PROBLEM TO WORK ON → All pictures are to be excluded when the data below is output verbatim.

RECORDS TO USE →

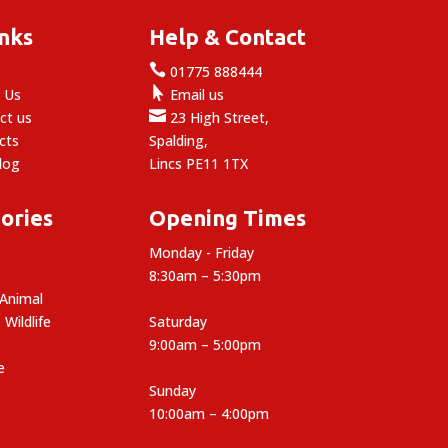
inks
Help & Contact

e
01775 888444

 Us
Email us

ct us
23 High Street,
cts
Spalding,
log
Lincs PE11 1TX
ories
Opening Times
Monday - Friday
8:30am – 5:30pm
 Animal
 Wildlife
Saturday
9:00am – 5:00pm
e
Sunday
10:00am – 4:00pm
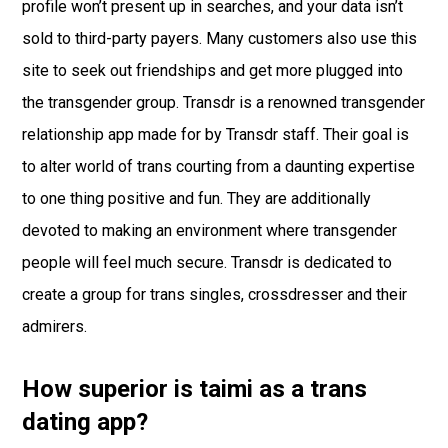
profile won’t present up in searches, and your data isn’t
sold to third-party payers. Many customers also use this
site to seek out friendships and get more plugged into
the transgender group. Transdr is a renowned transgender
relationship app made for by Transdr staff. Their goal is
to alter world of trans courting from a daunting expertise
to one thing positive and fun. They are additionally
devoted to making an environment where transgender
people will feel much secure. Transdr is dedicated to
create a group for trans singles, crossdresser and their
admirers.
How superior is taimi as a trans
dating app?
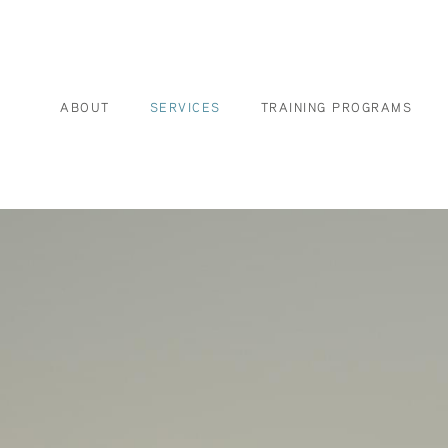
ABOUT
SERVICES
TRAINING PROGRAMS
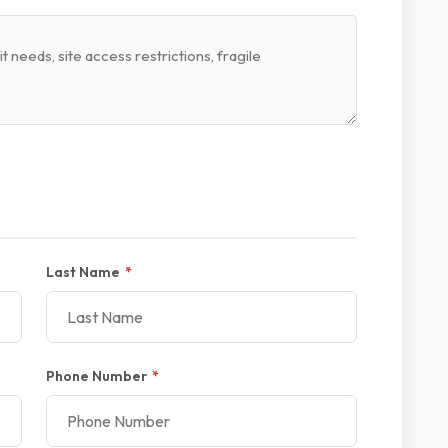
Last Name
*
Phone Number
*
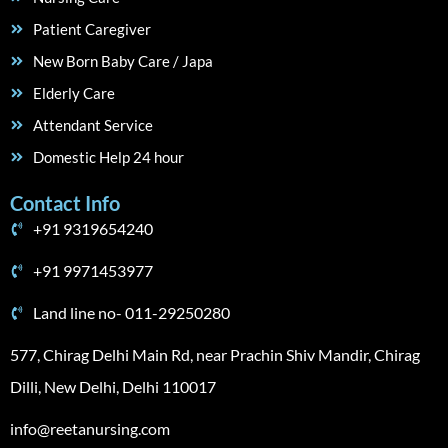
Patient Caregiver
New Born Baby Care / Japa
Elderly Care
Attendant Service
Domestic Help 24 hour
Contact Info
+91 9319654240
+91 9971453977
Land line no- 011-29250280
577, Chirag Delhi Main Rd, near Prachin Shiv Mandir, Chirag
Dilli, New Delhi, Delhi 110017
info@reetanursing.com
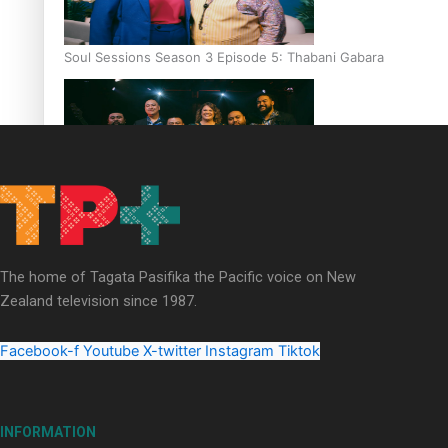
Soul Sessions Season 3 Episode 5: Thabani Gabara
Soul Sessions Season 3: Whakaria Mai by The Shades ft
Sara-Jane
The home of Tagata Pasifika the Pacific voice on New
Zealand television since 1987.
Facebook-f
Youtube
X-twitter
Instagram
Tiktok
Soul Sessions Season 3 Episode 4: The Shades
INFORMATION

SOLUTION FOR THIS PROBLEM →
inks
Help & Contact

e
01775 888444

 Us
Email us

ct us
23 High Street,
cts
Spalding,
log
Lincs PE11 1TX
ories
Opening Times
Monday - Friday
8:30am – 5:30pm
 Animal
 Wildlife
Saturday
9:00am – 5:00pm
e
Sunday
10:00am – 4:00pm
profile won’t present up in searches, and your data isn’t
sold to third-party payers. Many customers also use this
site to seek out friendships and get more plugged into
the transgender group. Transdr is a renowned transgender
relationship app made for by Transdr staff. Their goal is
to alter world of trans courting from a daunting expertise
to one thing positive and fun. They are additionally
devoted to making an environment where transgender
people will feel much secure. Transdr is dedicated to
create a group for trans singles, crossdresser and their
admirers.
How superior is taimi as a trans
dating app?
ABOUT
SERVICES
TRAINING PROGRAMS
Last Name
*
Phone Number
*
Patient Caregiver
New Born Baby Care / Japa
Elderly Care
Attendant Service
Domestic Help 24 hour
Contact Info
+91 9319654240
+91 9971453977
Land line no- 011-29250280
577, Chirag Delhi Main Rd, near Prachin Shiv Mandir, Chirag
Dilli, New Delhi, Delhi 110017
info@reetanursing.com
Soul Sessions Season 3 Episode 5: Thabani Gabara
Soul Sessions Season 3: Whakaria Mai by The Shades ft
Sara-Jane
The home of Tagata Pasifika the Pacific voice on New
Zealand television since 1987.
Facebook-f
Youtube
X-twitter
Instagram
Tiktok
Soul Sessions Season 3 Episode 4: The Shades
INFORMATION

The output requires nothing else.